43 modèles sur 90. Près de la moitié des modèles d’intelligence artificielle examinés sur WorldClaw provenaient de sociétés chinoises comme Alibaba, Baidu et Z.ai, toutes visées à différents degrés par des restrictions ou préoccupations américaines. Le paradoxe vient du partenaire financier de WorldClaw : World Liberty Financial, le groupe crypto associé à la famille du président Donald Trump, dont les revenus issus des ventes de tokens dépassent 1,4 milliard de dollars selon Reuters.
Crypto : World Liberty branche USD1 sur WorldClaw
World Liberty Financial n’en est plus à son premier dossier sensible autour de USD1. En juin, le stablecoin s’était retrouvé au centre d’un conflit avec HTX après le gel de certaines adresses. Cette fois, la controverse ne porte pas sur la conformité crypto, mais sur l’intelligence artificielle chinoise.
WorldClaw est une plateforme basée à Hong Kong qui regroupe différents modèles d’IA derrière une seule interface. Son service WorldRouter permet de choisir entre des modèles américains et chinois sans devoir ouvrir un compte auprès de chaque fournisseur.
La société affirme aujourd’hui proposer plus de 300 modèles d’IA. Lorsque Reuters a examiné son catalogue, 43 des 90 modèles alors disponibles provenaient d’entreprises chinoises, parmi lesquelles Alibaba, Baidu, Z.ai, DeepSeek et Moonshot AI.
OpenAI et Anthropic figurent également parmi les fournisseurs accessibles.

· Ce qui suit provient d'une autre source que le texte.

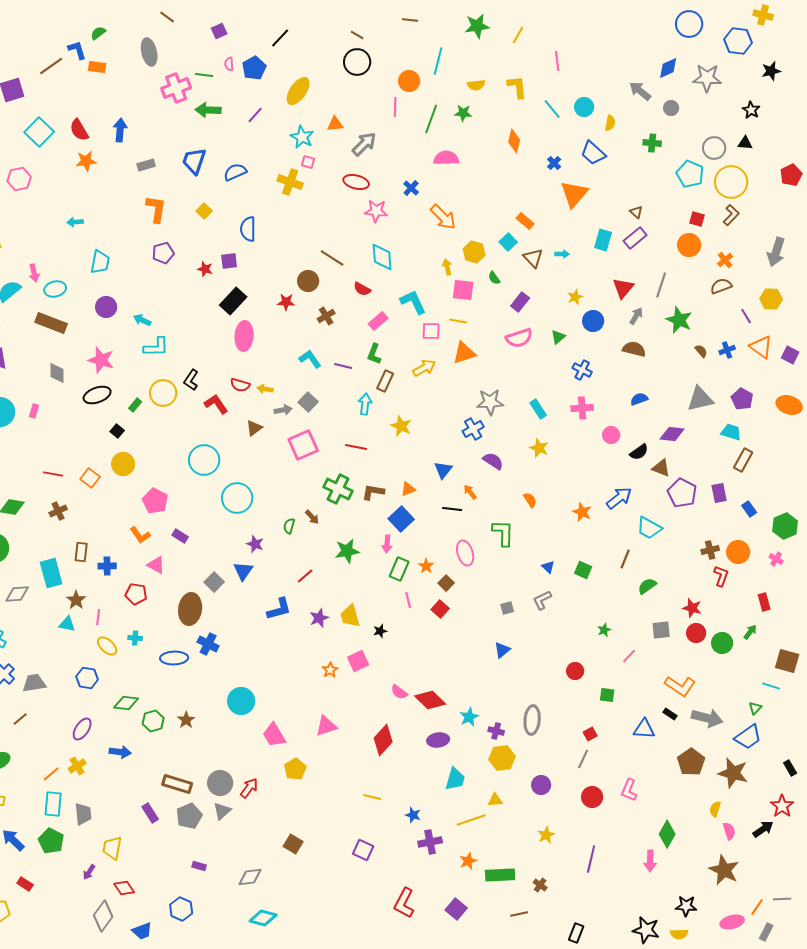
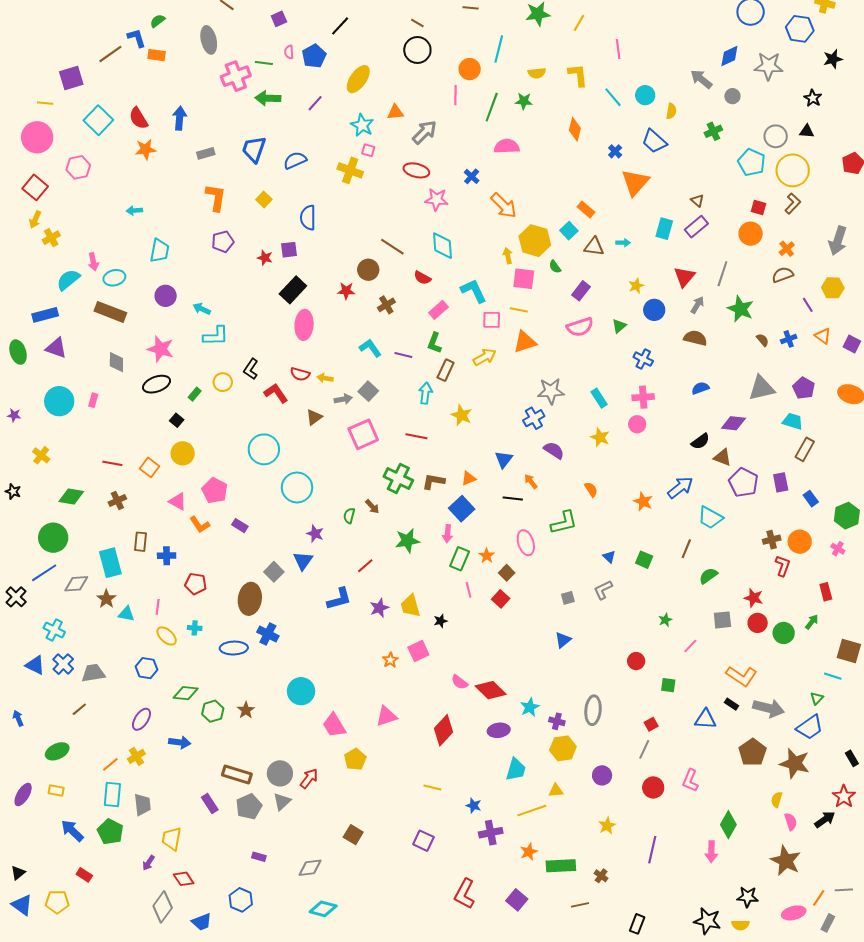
green cross: (652, 143) -> (713, 131), turned -30
yellow hexagon: (474, 252) -> (535, 241), size x1.4
brown triangle: (533, 258) -> (594, 247), turned -40
orange triangle: (761, 347) -> (823, 336), size x0.7
yellow circle: (163, 393) -> (223, 382), size x0.7
pink circle: (611, 435) -> (637, 424), moved
green L-shape: (503, 533) -> (564, 523), turned 76
pink triangle: (156, 565) -> (178, 502), moved
brown star: (76, 600) -> (106, 599), moved

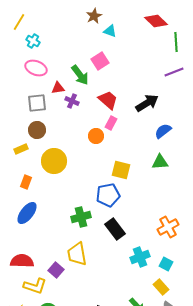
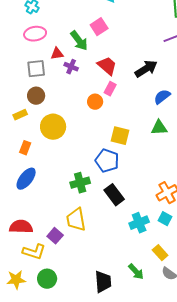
pink ellipse: (36, 68) -> (35, 34), turned -30
blue pentagon: (108, 195) -> (107, 161), turned 30
cyan square: (166, 264) -> (165, 219), moved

World Liberty Financial n’est pas propriétaire de WorldClaw. La plateforme précise d’ailleurs explicitement qu’elle est indépendante et qu’elle n’est ni exploitée ni contrôlée par World Liberty.
Les connexions commerciales sont néanmoins assez visibles.

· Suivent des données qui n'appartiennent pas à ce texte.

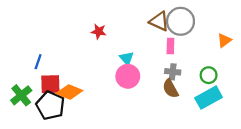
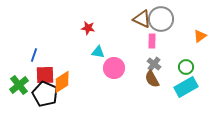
cyan triangle: (127, 58) -> (98, 52), moved, turned -40
gray cross: (173, 72) -> (154, 64), turned 32
orange diamond: (69, 92) -> (62, 82), turned -55

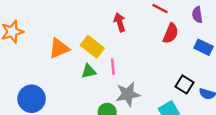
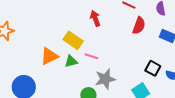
orange triangle: (59, 48) -> (49, 56), moved
pink line: (113, 67) -> (91, 56), turned -64

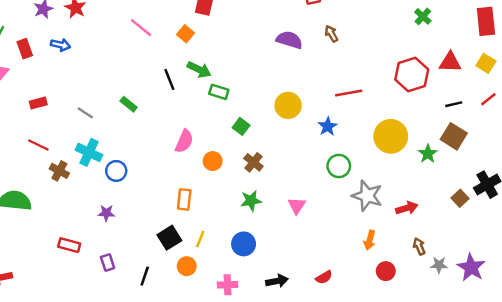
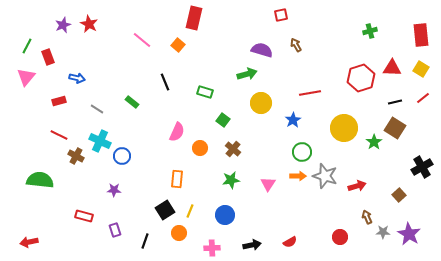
green cross: (423, 16) -> (370, 31), turned 32
blue arrow: (61, 45) -> (77, 78), moved
green arrow: (199, 70) -> (247, 74), moved, turned -42
brown square: (460, 198) -> (399, 195), moved
orange arrow: (370, 240) -> (298, 176), moved, turned -105

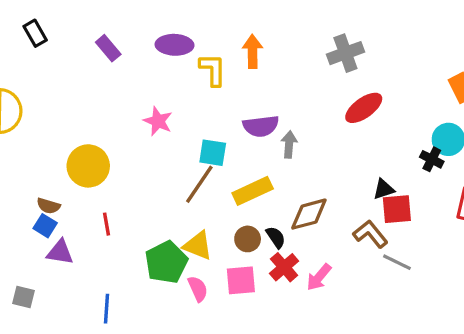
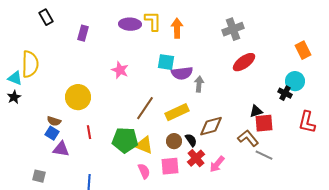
purple rectangle: (108, 48) -> (83, 33), moved, turned 56
yellow L-shape: (213, 70) -> (153, 21), moved
cyan square: (213, 153) -> (166, 62), moved
green pentagon: (166, 262) -> (125, 140), moved, turned 30

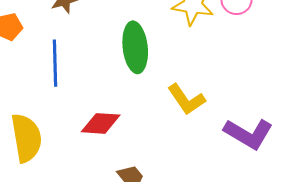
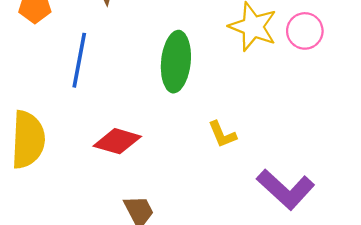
yellow L-shape: (186, 99) -> (222, 134), size x0.7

WorldClaw permet de payer certains forfaits directement en USD1, le stablecoin de World Liberty. Il est également possible de verrouiller des tokens WLFI pour obtenir des crédits donnant accès aux services d’intelligence artificielle.
Ryan Fang, responsable de la croissance chez World Liberty, conseille par ailleurs WorldClaw sur l’adoption de USD1, les partenariats et l’accès mondial aux services d’IA. WorldClaw présente ce rôle comme strictement consultatif.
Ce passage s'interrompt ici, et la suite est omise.